**What you should do:** Which lines in the data below contain the word "space"? Copy each of them.

Start of Data for this exercise

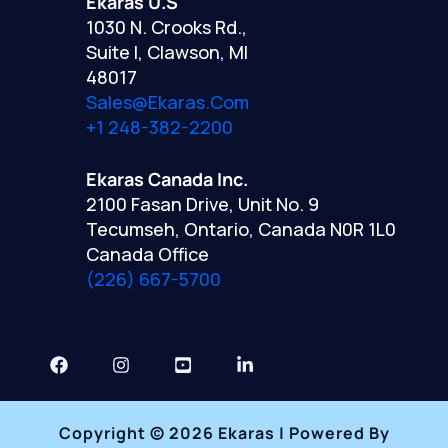
Ekaras U.S
1030 N. Crooks Rd.,
Suite I, Clawson, MI
48017
Sales@ekaras.com
+1 248-382-2200
Ekaras Canada Inc.
2100 Fasan Drive, Unit No. 9
Tecumseh, Ontario, Canada N0R 1L0
Canada Office
(226) 667-5700
Copyright © 2026 Ekaras | Powered By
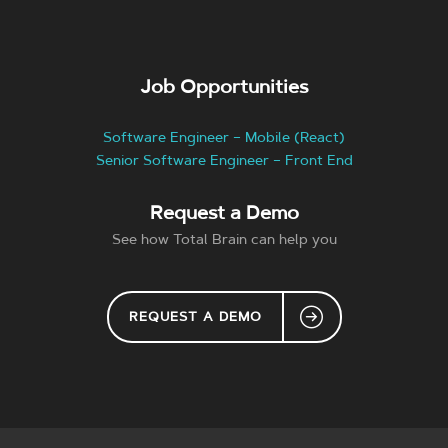
Job Opportunities
Software Engineer – Mobile (React)
Senior Software Engineer – Front End
Request a Demo
See how Total Brain can help you
REQUEST A DEMO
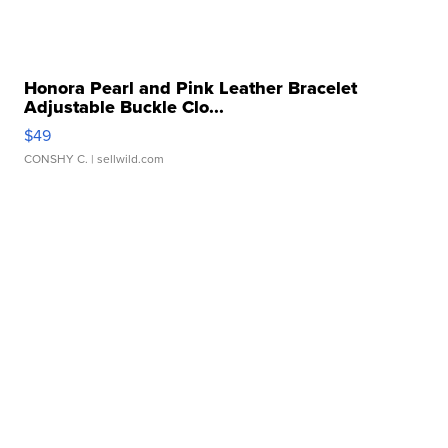
Honora Pearl and Pink Leather Bracelet
Adjustable Buckle Clo...
$49
CONSHY C.
| sellwild.com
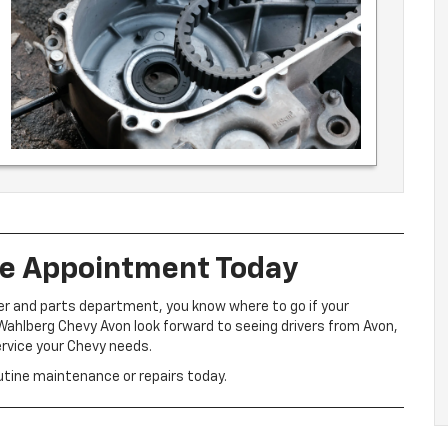
ce Appointment Today
er and parts department, you know where to go if your
ahlberg Chevy Avon look forward to seeing drivers from Avon,
ervice your Chevy needs.
utine maintenance or repairs today.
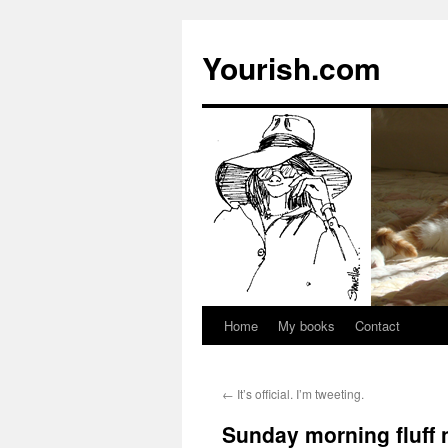
Yourish.com
Home
My books
Contact
Skip
to
←
It’s official. I’m tweeting.
content
Sunday morning fluff 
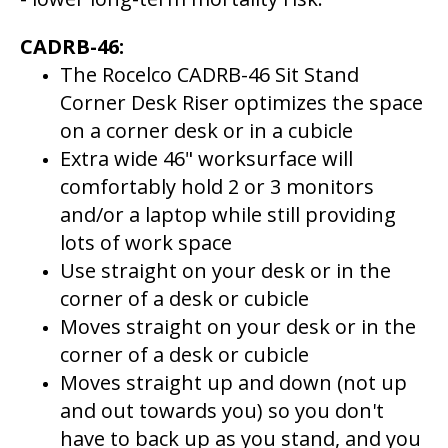
CADRB-46:
The Rocelco CADRB-46 Sit Stand
Corner Desk Riser optimizes the space
on a corner desk or in a cubicle
Extra wide 46" worksurface will
comfortably hold 2 or 3 monitors
and/or a laptop while still providing
lots of work space
Use straight on your desk or in the
corner of a desk or cubicle
Moves straight on your desk or in the
corner of a desk or cubicle
Moves straight up and down (not up
and out towards you) so you don't
have to back up as you stand, and you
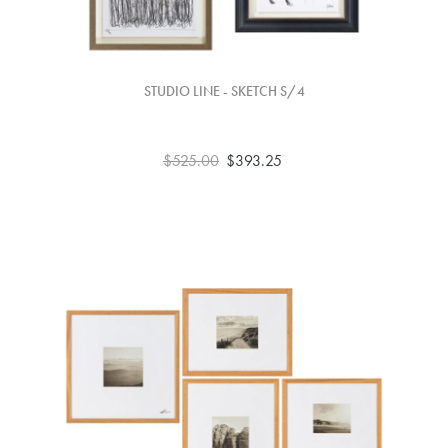
STUDIO LINE - SKETCH S/4
$525.00
$393.25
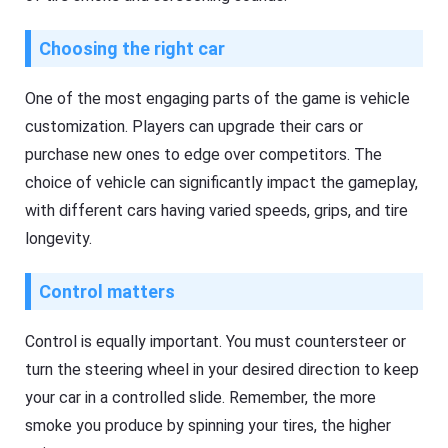
Choosing the right car
One of the most engaging parts of the game is vehicle
customization. Players can upgrade their cars or
purchase new ones to edge over competitors. The
choice of vehicle can significantly impact the gameplay,
with different cars having varied speeds, grips, and tire
longevity.
Control matters
Control is equally important. You must countersteer or
turn the steering wheel in your desired direction to keep
your car in a controlled slide. Remember, the more
smoke you produce by spinning your tires, the higher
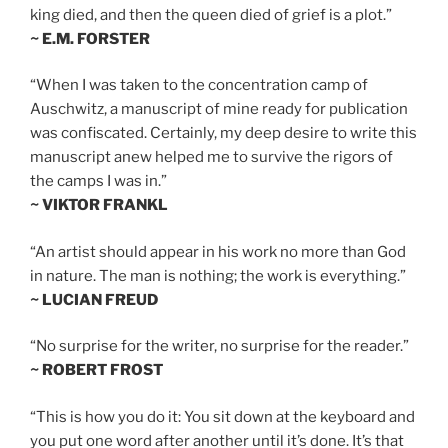
king died, and then the queen died of grief is a plot.”
~ E.M. FORSTER
“When I was taken to the concentration camp of
Auschwitz, a manuscript of mine ready for publication
was confiscated. Certainly, my deep desire to write this
manuscript anew helped me to survive the rigors of
the camps I was in.”
~ VIKTOR FRANKL
“An artist should appear in his work no more than God
in nature. The man is nothing; the work is everything.”
~ LUCIAN FREUD
“No surprise for the writer, no surprise for the reader.”
~ ROBERT FROST
“This is how you do it: You sit down at the keyboard and
you put one word after another until it’s done. It’s that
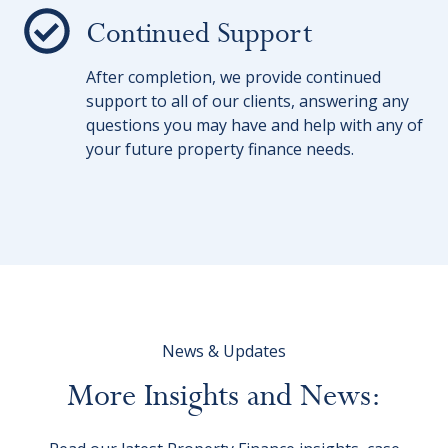
Continued Support
After completion, we provide continued
support to all of our clients, answering any
questions you may have and help with any of
your future property finance needs.
News & Updates
More
Insights
and
News:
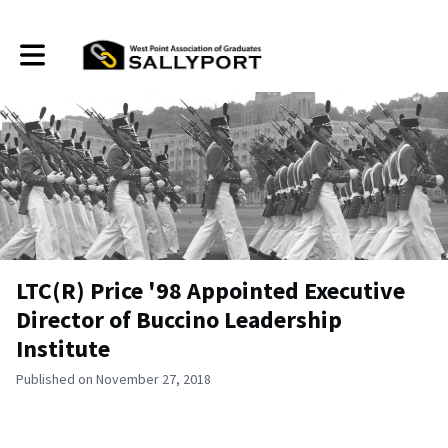
Toggle main navigation
LTC(R) Price '98 Appointed Executive
Director of Buccino Leadership
Institute
Published on November 27, 2018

End of Data for this exercise

**Solution:**
Corner Desk Riser optimizes the space
lots of work space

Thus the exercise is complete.